**Task statement:** The records that follow need to be output exactly as they are.
*** Opening of Information supplied ***
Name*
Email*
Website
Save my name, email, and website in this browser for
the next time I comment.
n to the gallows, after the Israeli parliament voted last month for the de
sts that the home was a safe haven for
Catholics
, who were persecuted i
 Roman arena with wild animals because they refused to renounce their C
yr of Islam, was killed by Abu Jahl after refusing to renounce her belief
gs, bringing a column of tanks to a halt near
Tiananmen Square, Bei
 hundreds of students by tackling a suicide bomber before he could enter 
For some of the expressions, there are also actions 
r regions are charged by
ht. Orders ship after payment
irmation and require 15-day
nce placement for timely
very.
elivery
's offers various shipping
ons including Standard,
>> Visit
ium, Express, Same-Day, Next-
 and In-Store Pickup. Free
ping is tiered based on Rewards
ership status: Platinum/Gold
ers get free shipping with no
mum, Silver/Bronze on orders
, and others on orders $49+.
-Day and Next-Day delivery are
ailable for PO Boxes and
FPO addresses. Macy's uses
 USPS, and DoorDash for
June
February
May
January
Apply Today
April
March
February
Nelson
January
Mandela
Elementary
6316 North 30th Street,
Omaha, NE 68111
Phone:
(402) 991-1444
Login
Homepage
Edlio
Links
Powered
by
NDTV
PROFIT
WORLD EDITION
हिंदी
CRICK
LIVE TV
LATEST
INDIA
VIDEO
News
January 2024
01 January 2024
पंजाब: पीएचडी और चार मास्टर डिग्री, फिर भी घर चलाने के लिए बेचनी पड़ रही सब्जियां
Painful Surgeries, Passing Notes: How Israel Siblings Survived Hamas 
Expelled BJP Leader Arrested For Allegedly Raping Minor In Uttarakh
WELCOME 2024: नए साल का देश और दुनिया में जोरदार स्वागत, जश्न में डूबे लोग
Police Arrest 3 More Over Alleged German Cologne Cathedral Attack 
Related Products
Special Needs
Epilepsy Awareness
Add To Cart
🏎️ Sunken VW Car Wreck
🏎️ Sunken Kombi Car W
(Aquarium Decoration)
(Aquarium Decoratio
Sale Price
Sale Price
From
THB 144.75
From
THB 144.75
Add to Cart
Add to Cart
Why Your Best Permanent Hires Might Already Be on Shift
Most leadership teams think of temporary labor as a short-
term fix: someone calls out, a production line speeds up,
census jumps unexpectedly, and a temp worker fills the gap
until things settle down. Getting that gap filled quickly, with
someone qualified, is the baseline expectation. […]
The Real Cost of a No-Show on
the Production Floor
*** Close of Information supplied ***
**Output for this task:**
Name*
Email*
Website
Save my name, email, and website in this browser for
the next time I comment.
n to the gallows, after the Israeli parliament voted last month for the de
sts that the home was a safe haven for
Catholics
, who were persecuted i
 Roman arena with wild animals because they refused to renounce their C
yr of Islam, was killed by Abu Jahl after refusing to renounce her belief
gs, bringing a column of tanks to a halt near
Tiananmen Square, Bei
 hundreds of students by tackling a suicide bomber before he could enter 
For some of the expressions, there are also actions 
r regions are charged by
ht. Orders ship after payment
irmation and require 15-day
nce placement for timely
very.
elivery
's offers various shipping
ons including Standard,
>> Visit
ium, Express, Same-Day, Next-
 and In-Store Pickup. Free
ping is tiered based on Rewards
ership status: Platinum/Gold
ers get free shipping with no
mum, Silver/Bronze on orders
, and others on orders $49+.
-Day and Next-Day delivery are
ailable for PO Boxes and
FPO addresses. Macy's uses
 USPS, and DoorDash for
June
February
May
January
Apply Today
April
March
February
Nelson
January
Mandela
Elementary
6316 North 30th Street,
Omaha, NE 68111
Phone:
(402) 991-1444
Login
Homepage
Edlio
Links
Powered
by
NDTV
PROFIT
WORLD EDITION
हिंदी
CRICK
LIVE TV
LATEST
INDIA
VIDEO
News
January 2024
01 January 2024
पंजाब: पीएचडी और चार मास्टर डिग्री, फिर भी घर चलाने के लिए बेचनी पड़ रही सब्जियां
Painful Surgeries, Passing Notes: How Israel Siblings Survived Hamas 
Expelled BJP Leader Arrested For Allegedly Raping Minor In Uttarakh
WELCOME 2024: नए साल का देश और दुनिया में जोरदार स्वागत, जश्न में डूबे लोग
Police Arrest 3 More Over Alleged German Cologne Cathedral Attack 
Related Products
Special Needs
Epilepsy Awareness
Add To Cart
🏎️ Sunken VW Car Wreck
🏎️ Sunken Kombi Car W
(Aquarium Decoration)
(Aquarium Decoratio
Sale Price
Sale Price
From
THB 144.75
From
THB 144.75
Add to Cart
Add to Cart
Why Your Best Permanent Hires Might Already Be on Shift
Most leadership teams think of temporary labor as a short-
term fix: someone calls out, a production line speeds up,
census jumps unexpectedly, and a temp worker fills the gap
until things settle down. Getting that gap filled quickly, with
someone qualified, is the baseline expectation. […]
The Real Cost of a No-Show on
the Production Floor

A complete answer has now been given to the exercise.